To understand this message, the reader needs substantial background knowledge. First, they need to understand the EAGLE-3 speculative decoding architecture: how a lightweight draft model generates candidate tokens that a full target model verifies in parallel, and how the acceptance rate (the fraction of draft tokens accepted by the target model) directly determines throughput. Second, they need to understand SGLang's hidden state capture mechanism — specifically the eagle_aux_hidden_state_layer_ids config parameter and how it maps to layers_to_capture via the +1 convention. Third, they need to know the training data pipeline: how hidden states were dumped during prefill, extracted into .pt files, and standardized into the format consumed by the draft model.

The user makes several assumptions in this message. They assume that the server log contains "accept_len" entries that accurately reflect the acceptance rate. They assume that the server has processed enough decode batches since the config change to produce meaningful statistics. They assume that the grep pattern correctly matches the relevant log lines. And crucially, they assume that if the config fix was correct, the accept rate will be visibly higher — an assumption that is about to be validated.

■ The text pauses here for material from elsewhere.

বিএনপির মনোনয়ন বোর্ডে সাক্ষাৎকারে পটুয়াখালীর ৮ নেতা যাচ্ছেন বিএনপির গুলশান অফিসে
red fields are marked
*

One potential mistake is the assumption that tail -5 will capture the most relevant data. If the server has been running for a while and processing many requests, the last five log lines might not include any "accept_len" entries at all — they might be health check responses or other noise. The user addresses this implicitly by including both "accept_len" and "Decode batch" in the grep pattern, broadening the net.

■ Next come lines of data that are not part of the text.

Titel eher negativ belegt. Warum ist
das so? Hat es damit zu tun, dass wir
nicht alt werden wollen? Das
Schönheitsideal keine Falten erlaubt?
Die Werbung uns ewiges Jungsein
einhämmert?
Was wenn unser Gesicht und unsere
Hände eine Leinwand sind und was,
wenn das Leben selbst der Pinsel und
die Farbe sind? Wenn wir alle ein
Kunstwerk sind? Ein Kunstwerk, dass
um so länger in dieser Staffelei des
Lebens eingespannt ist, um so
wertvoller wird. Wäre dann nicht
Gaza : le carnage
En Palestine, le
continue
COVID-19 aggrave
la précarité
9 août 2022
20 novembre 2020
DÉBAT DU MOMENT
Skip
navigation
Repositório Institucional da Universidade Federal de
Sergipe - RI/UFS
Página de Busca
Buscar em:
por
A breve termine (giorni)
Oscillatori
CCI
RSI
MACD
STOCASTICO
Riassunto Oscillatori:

The Outcome and Its Significance

The result of this command (visible in the subsequent messages [msg 4584] and [msg 4585]) showed that the accept rate had indeed improved dramatically — from approximately 19% to around 47%. This confirmed that the hidden state layer alignment was the root cause of the poor performance. The fix was correct.

This single bash command thus represents the culmination of a multi-hour debugging session that involved:

A Lesson in Debugging Methodology

This message also illustrates an important debugging principle: always verify your fix with the simplest possible measurement. The user didn't need a complex benchmark or a custom test harness. They just grepped a log file for the key metric. This simplicity is a sign of expertise — knowing exactly what to measure and how to measure it with minimal overhead.

The contrast with the earlier debugging is instructive. In message [msg 4568], the user had discovered the problem through a sophisticated norm comparison script that compared per-token activation values between training and inference. That was the right tool for diagnosis. But for verification, a simple grep was sufficient. The user understood the difference between exploratory analysis and confirmatory measurement.

Conclusion

Message [msg 4583] is a masterclass in the moment of truth in systems debugging. It's a single, unassuming bash command that carries the weight of hours of investigation, multiple false starts, and one critical insight. The user's decision to check the accept rate immediately after fixing the config demonstrates a disciplined approach to debugging: form a hypothesis, implement a fix, and measure the result with the most direct metric available. The command itself is trivial — five lines of log output — but the context that makes it meaningful is anything but.